▶ [THE PROBLEM]: Within the listing below, count the lines that include "Management" and give the count alone.

▶ [STUDY MATERIAL]:
BEGIN

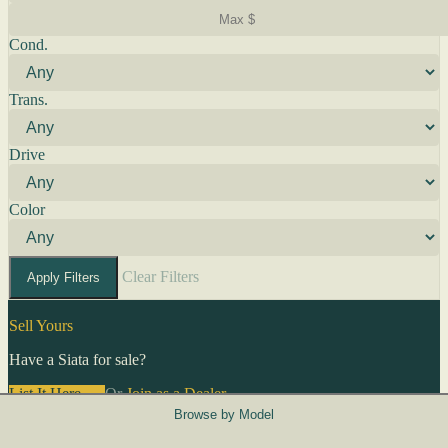
Cond.
Trans.
Drive
Color
Clear Filters
Apply Filters
Sell Yours
Have a Siata for sale?
List It Here →
Or
Join as a Dealer
→
Browse by Model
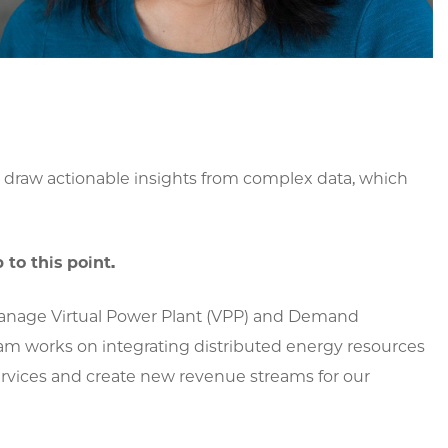
 draw actionable insights from complex data, which
to this point.
 manage Virtual Power Plant (VPP) and Demand
am works on integrating distributed energy resources
 services and create new revenue streams for our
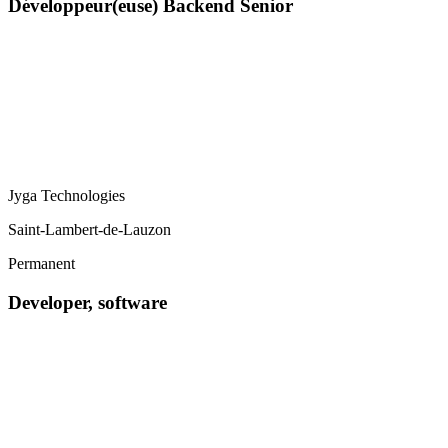
Développeur(euse) Backend Senior
Jyga Technologies
Saint-Lambert-de-Lauzon
Permanent
Developer, software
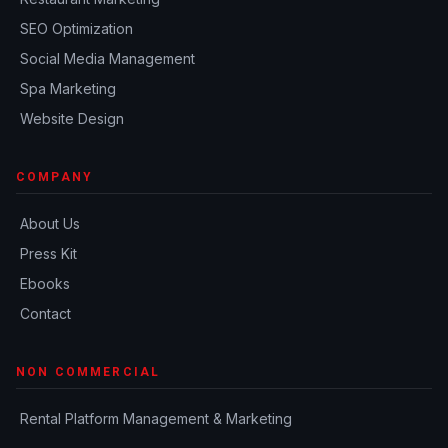
SEO Optimization
Social Media Management
Spa Marketing
Website Design
COMPANY
About Us
Press Kit
Ebooks
Contact
NON COMMERCIAL
Rental Platform Management & Marketing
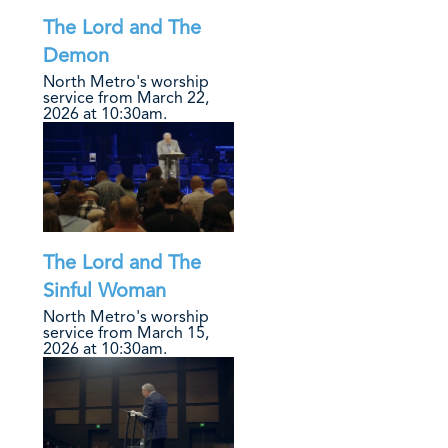
The Lord and The
Demon
North Metro's worship
service from March 22,
2026 at 10:30am.
The Lord and The
Sinful Woman
North Metro's worship
service from March 15,
2026 at 10:30am.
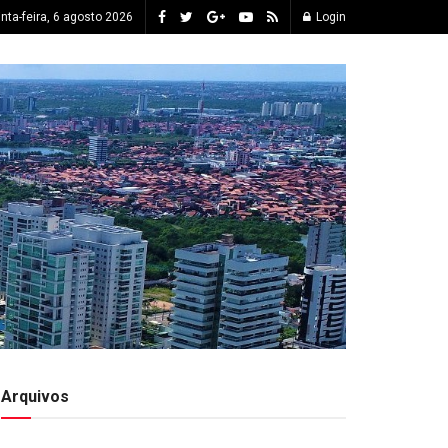
inta-feira, 6 agosto 2026
Login
Arquivos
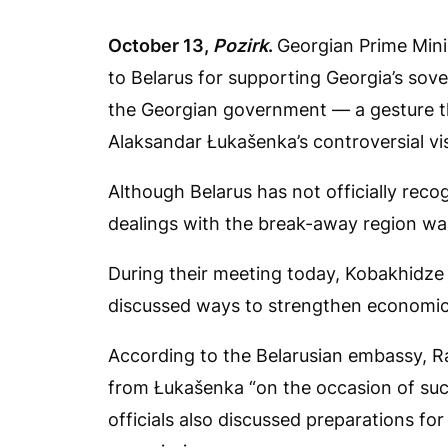
October 13,
Pozirk
.
Georgian Prime Mini
to Belarus for supporting Georgia’s sover
the Georgian government — a gesture tha
Alaksandar Łukašenka’s controversial vi
Although Belarus has not officially rec
dealings with the break-away region was 
During their meeting today, Kobakhidz
discussed ways to strengthen economic 
According to the Belarusian embassy, R
from Łukašenka “on the occasion of suc
officials also discussed preparations f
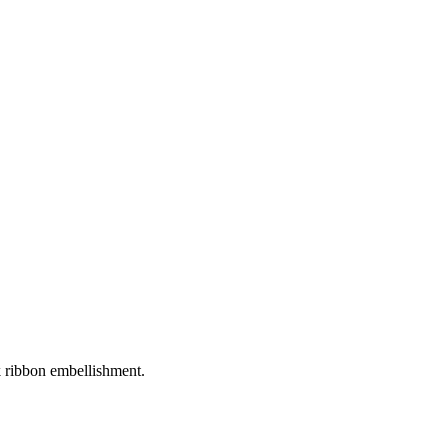
ck ribbon embellishment.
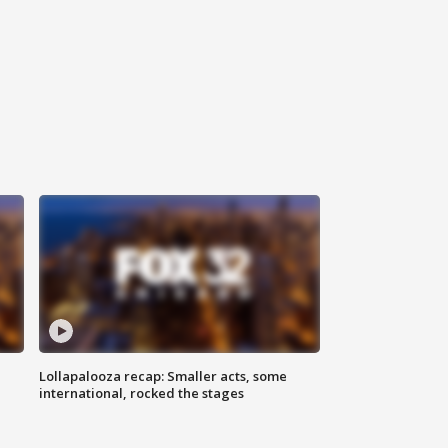
Lollapalooza recap: Smaller acts, some
international, rocked the stages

END

▶ [ANSWER AREA]: 2